[What you need to do] Could you print every record below exactly as it appears?

______

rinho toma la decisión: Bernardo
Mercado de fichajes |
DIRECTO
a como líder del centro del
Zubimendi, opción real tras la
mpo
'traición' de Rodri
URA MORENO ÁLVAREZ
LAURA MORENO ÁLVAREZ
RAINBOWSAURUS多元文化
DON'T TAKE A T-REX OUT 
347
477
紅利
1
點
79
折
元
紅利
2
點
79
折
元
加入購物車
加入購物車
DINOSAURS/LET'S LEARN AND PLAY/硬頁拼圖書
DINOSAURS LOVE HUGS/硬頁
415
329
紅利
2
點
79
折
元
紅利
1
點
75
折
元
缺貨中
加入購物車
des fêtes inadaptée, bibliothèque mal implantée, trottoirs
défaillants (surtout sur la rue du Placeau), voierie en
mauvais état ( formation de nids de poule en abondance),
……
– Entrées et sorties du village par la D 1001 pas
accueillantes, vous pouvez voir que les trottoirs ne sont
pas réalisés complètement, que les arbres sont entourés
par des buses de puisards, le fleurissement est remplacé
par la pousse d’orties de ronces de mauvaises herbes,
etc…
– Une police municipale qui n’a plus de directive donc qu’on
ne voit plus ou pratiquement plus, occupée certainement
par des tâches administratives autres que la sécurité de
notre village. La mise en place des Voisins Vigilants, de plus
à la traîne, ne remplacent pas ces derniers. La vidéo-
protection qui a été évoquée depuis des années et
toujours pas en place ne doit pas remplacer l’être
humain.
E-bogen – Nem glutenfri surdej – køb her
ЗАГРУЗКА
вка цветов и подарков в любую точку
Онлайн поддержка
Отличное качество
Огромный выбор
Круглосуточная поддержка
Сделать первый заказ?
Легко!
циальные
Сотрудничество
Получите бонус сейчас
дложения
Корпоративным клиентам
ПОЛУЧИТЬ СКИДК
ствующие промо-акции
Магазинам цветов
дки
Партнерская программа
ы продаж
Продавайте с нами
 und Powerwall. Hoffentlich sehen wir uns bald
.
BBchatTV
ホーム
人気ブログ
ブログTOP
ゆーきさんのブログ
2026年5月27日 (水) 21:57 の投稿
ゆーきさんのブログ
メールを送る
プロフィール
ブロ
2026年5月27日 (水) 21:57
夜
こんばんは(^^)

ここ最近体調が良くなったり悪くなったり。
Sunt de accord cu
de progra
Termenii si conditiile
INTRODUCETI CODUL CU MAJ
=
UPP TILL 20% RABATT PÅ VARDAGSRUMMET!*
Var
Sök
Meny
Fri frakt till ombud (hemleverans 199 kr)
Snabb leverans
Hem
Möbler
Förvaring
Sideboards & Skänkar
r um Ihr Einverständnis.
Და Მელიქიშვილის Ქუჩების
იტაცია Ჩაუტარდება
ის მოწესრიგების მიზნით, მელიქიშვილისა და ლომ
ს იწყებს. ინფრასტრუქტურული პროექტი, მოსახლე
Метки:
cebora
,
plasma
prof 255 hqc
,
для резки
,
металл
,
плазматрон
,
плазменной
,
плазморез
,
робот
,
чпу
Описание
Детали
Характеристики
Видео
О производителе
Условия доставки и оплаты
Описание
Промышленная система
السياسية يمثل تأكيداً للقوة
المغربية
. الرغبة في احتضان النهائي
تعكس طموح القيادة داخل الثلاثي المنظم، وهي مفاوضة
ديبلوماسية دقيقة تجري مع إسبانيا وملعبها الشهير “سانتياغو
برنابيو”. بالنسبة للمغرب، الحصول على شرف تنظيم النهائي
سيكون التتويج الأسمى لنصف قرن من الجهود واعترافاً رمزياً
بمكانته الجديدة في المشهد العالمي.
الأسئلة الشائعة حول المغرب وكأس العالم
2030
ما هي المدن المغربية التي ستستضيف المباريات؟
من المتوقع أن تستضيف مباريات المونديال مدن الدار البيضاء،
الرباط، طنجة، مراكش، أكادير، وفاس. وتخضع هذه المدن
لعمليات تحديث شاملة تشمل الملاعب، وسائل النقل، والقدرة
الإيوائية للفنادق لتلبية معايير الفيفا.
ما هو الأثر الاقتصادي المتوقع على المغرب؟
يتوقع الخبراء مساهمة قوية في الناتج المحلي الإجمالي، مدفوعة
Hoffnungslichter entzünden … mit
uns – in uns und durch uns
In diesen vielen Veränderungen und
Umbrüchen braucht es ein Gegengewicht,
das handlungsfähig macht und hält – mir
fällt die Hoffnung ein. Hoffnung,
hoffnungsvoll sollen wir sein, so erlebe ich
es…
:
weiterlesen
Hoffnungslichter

______

[Reply]
rinho toma la decisión: Bernardo
Mercado de fichajes |
DIRECTO
a como líder del centro del
Zubimendi, opción real tras la
mpo
'traición' de Rodri
URA MORENO ÁLVAREZ
LAURA MORENO ÁLVAREZ
RAINBOWSAURUS多元文化
DON'T TAKE A T-REX OUT 
347
477
紅利
1
點
79
折
元
紅利
2
點
79
折
元
加入購物車
加入購物車
DINOSAURS/LET'S LEARN AND PLAY/硬頁拼圖書
DINOSAURS LOVE HUGS/硬頁
415
329
紅利
2
點
79
折
元
紅利
1
點
75
折
元
缺貨中
加入購物車
des fêtes inadaptée, bibliothèque mal implantée, trottoirs
défaillants (surtout sur la rue du Placeau), voierie en
mauvais état ( formation de nids de poule en abondance),
……
– Entrées et sorties du village par la D 1001 pas
accueillantes, vous pouvez voir que les trottoirs ne sont
pas réalisés complètement, que les arbres sont entourés
par des buses de puisards, le fleurissement est remplacé
par la pousse d’orties de ronces de mauvaises herbes,
etc…
– Une police municipale qui n’a plus de directive donc qu’on
ne voit plus ou pratiquement plus, occupée certainement
par des tâches administratives autres que la sécurité de
notre village. La mise en place des Voisins Vigilants, de plus
à la traîne, ne remplacent pas ces derniers. La vidéo-
protection qui a été évoquée depuis des années et
toujours pas en place ne doit pas remplacer l’être
humain.
E-bogen – Nem glutenfri surdej – køb her
ЗАГРУЗКА
вка цветов и подарков в любую точку
Онлайн поддержка
Отличное качество
Огромный выбор
Круглосуточная поддержка
Сделать первый заказ?
Легко!
циальные
Сотрудничество
Получите бонус сейчас
дложения
Корпоративным клиентам
ПОЛУЧИТЬ СКИДК
ствующие промо-акции
Магазинам цветов
дки
Партнерская программа
ы продаж
Продавайте с нами
 und Powerwall. Hoffentlich sehen wir uns bald
.
BBchatTV
ホーム
人気ブログ
ブログTOP
ゆーきさんのブログ
2026年5月27日 (水) 21:57 の投稿
ゆーきさんのブログ
メールを送る
プロフィール
ブロ
2026年5月27日 (水) 21:57
夜
こんばんは(^^)

ここ最近体調が良くなったり悪くなったり。
Sunt de accord cu
de progra
Termenii si conditiile
INTRODUCETI CODUL CU MAJ
=
UPP TILL 20% RABATT PÅ VARDAGSRUMMET!*
Var
Sök
Meny
Fri frakt till ombud (hemleverans 199 kr)
Snabb leverans
Hem
Möbler
Förvaring
Sideboards & Skänkar
r um Ihr Einverständnis.
Და Მელიქიშვილის Ქუჩების
იტაცია Ჩაუტარდება
ის მოწესრიგების მიზნით, მელიქიშვილისა და ლომ
ს იწყებს. ინფრასტრუქტურული პროექტი, მოსახლე
Метки:
cebora
,
plasma
prof 255 hqc
,
для резки
,
металл
,
плазматрон
,
плазменной
,
плазморез
,
робот
,
чпу
Описание
Детали
Характеристики
Видео
О производителе
Условия доставки и оплаты
Описание
Промышленная система
السياسية يمثل تأكيداً للقوة
المغربية
. الرغبة في احتضان النهائي
تعكس طموح القيادة داخل الثلاثي المنظم، وهي مفاوضة
ديبلوماسية دقيقة تجري مع إسبانيا وملعبها الشهير “سانتياغو
برنابيو”. بالنسبة للمغرب، الحصول على شرف تنظيم النهائي
سيكون التتويج الأسمى لنصف قرن من الجهود واعترافاً رمزياً
بمكانته الجديدة في المشهد العالمي.
الأسئلة الشائعة حول المغرب وكأس العالم
2030
ما هي المدن المغربية التي ستستضيف المباريات؟
من المتوقع أن تستضيف مباريات المونديال مدن الدار البيضاء،
الرباط، طنجة، مراكش، أكادير، وفاس. وتخضع هذه المدن
لعمليات تحديث شاملة تشمل الملاعب، وسائل النقل، والقدرة
الإيوائية للفنادق لتلبية معايير الفيفا.
ما هو الأثر الاقتصادي المتوقع على المغرب؟
يتوقع الخبراء مساهمة قوية في الناتج المحلي الإجمالي، مدفوعة
Hoffnungslichter entzünden … mit
uns – in uns und durch uns
In diesen vielen Veränderungen und
Umbrüchen braucht es ein Gegengewicht,
das handlungsfähig macht und hält – mir
fällt die Hoffnung ein. Hoffnung,
hoffnungsvoll sollen wir sein, so erlebe ich
es…
:
weiterlesen
Hoffnungslichter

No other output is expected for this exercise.